War in Israel highlights energy needs

Oil price may drop as exports stay level

Smoke rises following an Israeli airstrike in Gaza City, Thursday, Oct. 12, 2023. Israel's retaliation has escalated after Gaza's militant Hamas rulers launched an unprecedented attack on Israel Saturday, killing over 1,200 Israelis and taking captive dozens. Heavy Israeli airstrikes on the enclave has killed over 1,200 Palestinians. (AP Photo/Fatima Shbair)

The delicate balances that are always at play in the American oil and natural gas business will certainly be affected by the war in Israel and industry experts are watching with great interest to see what those effects will be.

That’s according to Texas Independent Producers & Royalty Owners President Ed Longanecker and Odessa oilman Kirk Edwards, who say the results are unpredictable.

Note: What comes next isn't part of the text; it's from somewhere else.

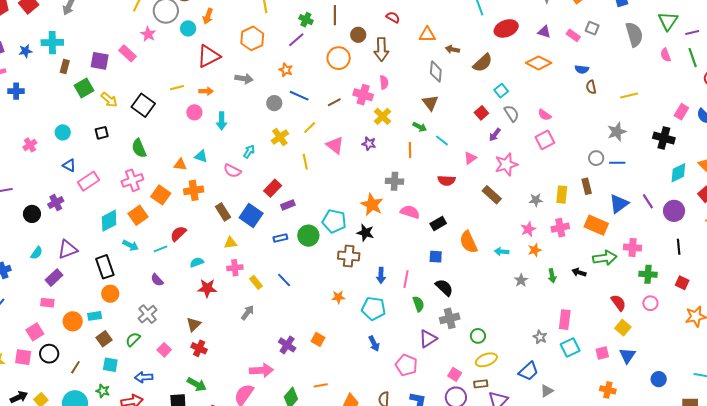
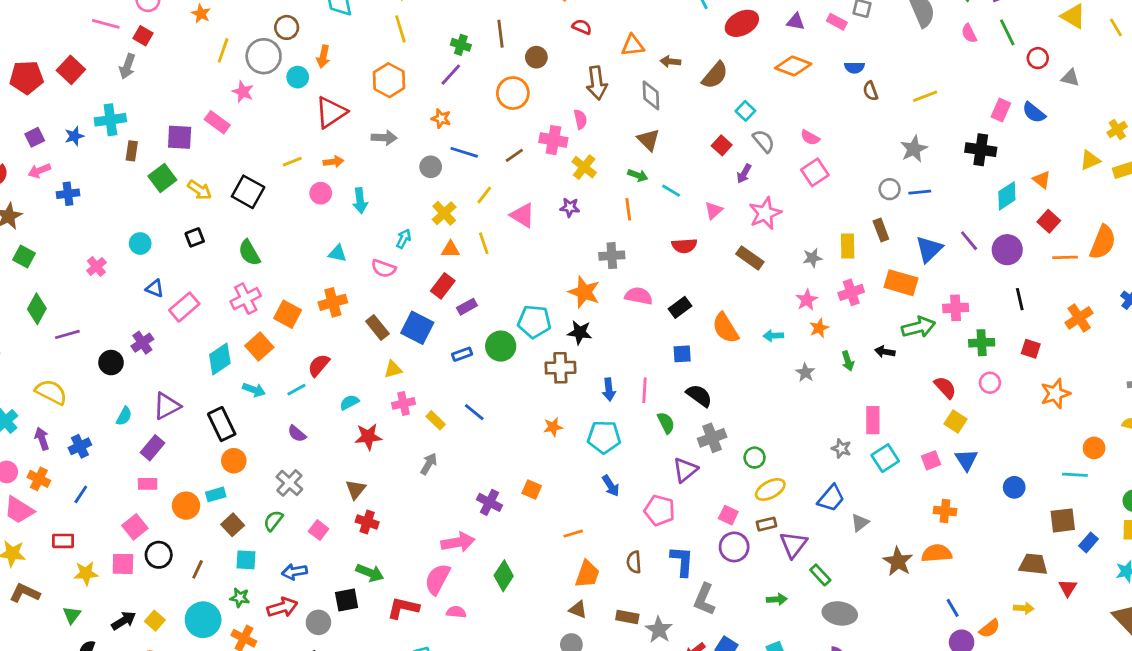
brown arrow: (381, 49) -> (597, 83), moved
orange triangle: (180, 165) -> (451, 249), moved
orange line: (321, 385) -> (573, 534), moved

“While some of the risk was not embedded, leading to a spike in commodity prices, nothing has materially impacted the supply-demand balance,” Longanecker said from Austin. “Unless we see an escalation in the conflict or sanctions that directly impact Iranian supply, we expect crude oil prices to decline with no meaningful reduction in oil exports.

“That could certainly change, but clearly some are currently reacting to fear and speculation rather than market fundamentals.”

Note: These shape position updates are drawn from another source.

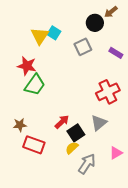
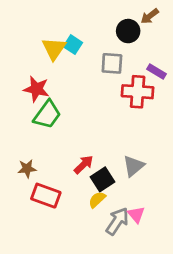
gray square: (83, 47) -> (112, 63), turned 30
red cross: (108, 92) -> (138, 92), moved, turned 30
pink triangle: (116, 153) -> (136, 214), moved, turned -40

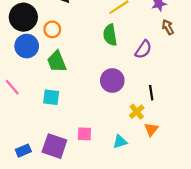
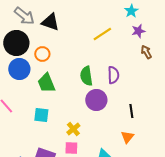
green semicircle: (110, 35) -> (86, 76), moved
purple semicircle: (143, 49) -> (113, 75), moved, turned -36
yellow cross: (137, 112) -> (73, 129), moved
orange triangle: (151, 129) -> (127, 137), moved

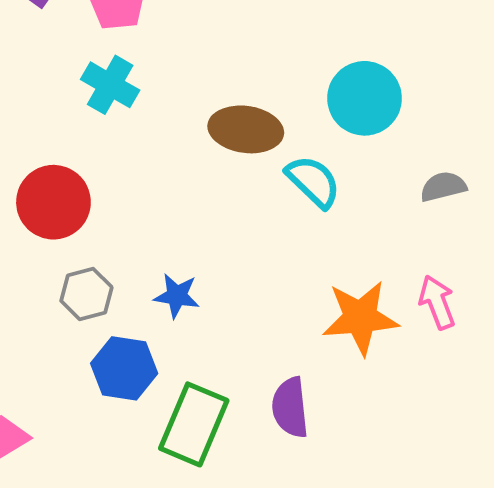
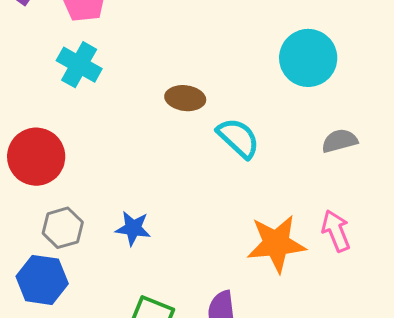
cyan circle: (365, 98) -> (308, 58), moved
brown ellipse: (246, 129) -> (185, 98), size x0.7
blue hexagon: (124, 368) -> (42, 280), moved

Edwards said the war should prompt the Biden administration to accelerate the snail’s pace it has been taking to refill the Strategic Petroleum Reserve, which it drained to depress the price of gasoline for the mid-term elections last year.

“The Israeli conflict that is breaking out now adds a bright light to our nation’s SPR and the decimation that has happened to it over the last 18 months,” Edwards said. “As badly as the Israelis were caught off guard, so were we in this country on this type of event happening again just like it did some 50 years ago during the Arab Oil Embargo. The same type of event created the SPR in 1975.

“What folks have to realize is that the SPR has to have sour crude oil along with sweet crude to make the perfect cocktail for our U.S. refineries to use in a crisis,” he said. “If this administration does not now understand that there is a crisis breaking out, then our representatives in Congress and the Senate need to get on their podiums today and yell from the high heavens that we need to get oil back into the SPR immediately.”

Edwards explained that the United States doesn’t have enough sour crude, which has a high sulfur content.

“The U.S. does not make enough sour crude, so we have to import more than five million barrels a day of the stuff just to keep our own refineries going,” he said. “Canada is our major supplier, but we still bring in millions of barrels from those same middle eastern countries that cut us off 50 years ago.

“Sure, crude oil prices may be in the $80-$90 range, but that’s a small price to pay for energy security ahead, don’t you think? Come on Biden administration and congressional leaders, think out of your bipartisan, polarizing boxes and get the SPR filling back up today.

“At some two million barrels of oil per day it will still take six months to get us back to where we were just two years ago.”

Edwards said Biden and Congress “should stop playing politics and play for the protection of our American energy supply.

“We can do this, we just need to start now,” he said. “God bless the Israeli people and what they are going through in their lives. This is their 9-11 and we need to be proactive in helping them and securing our own defenses ahead, defenses that need American oil and natural gas.”